**WHAT IS REQUIRED:** From the line that contains "Fin de Bloqueo a Cuba" to the last line of the records below, retype each line exactly; leave out everything else.

**DATA TO USE:**
+++

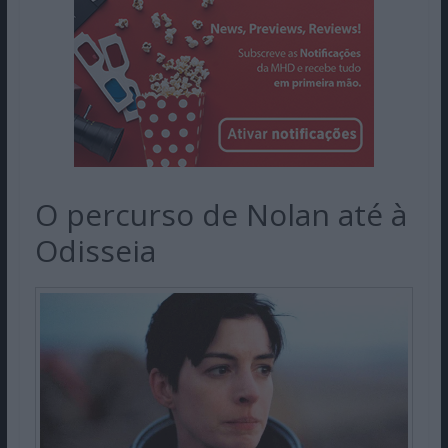
O percurso de Nolan até à
Odisseia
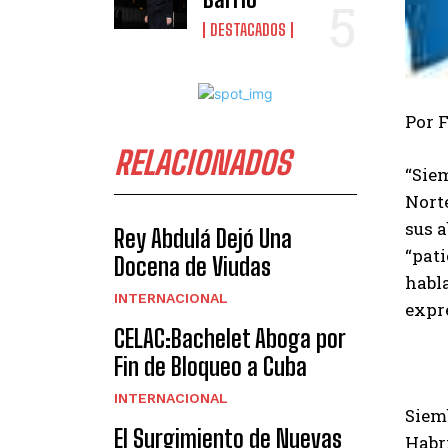
DESTACADOS
Por 
RELACIONADOS
“Siem
Nort
sus 
Rey Abdulá Dejó Una
“pati
Docena de Viudas
habla
INTERNACIONAL
expr
CELAC:Bachelet Aboga por
Fin de Bloqueo a Cuba
INTERNACIONAL
Siem
El Surgimiento de Nuevas
Habrí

+++

**OUTPUT FOR THIS TASK:**
Fin de Bloqueo a Cuba
INTERNACIONAL
Siem
El Surgimiento de Nuevas
Habrí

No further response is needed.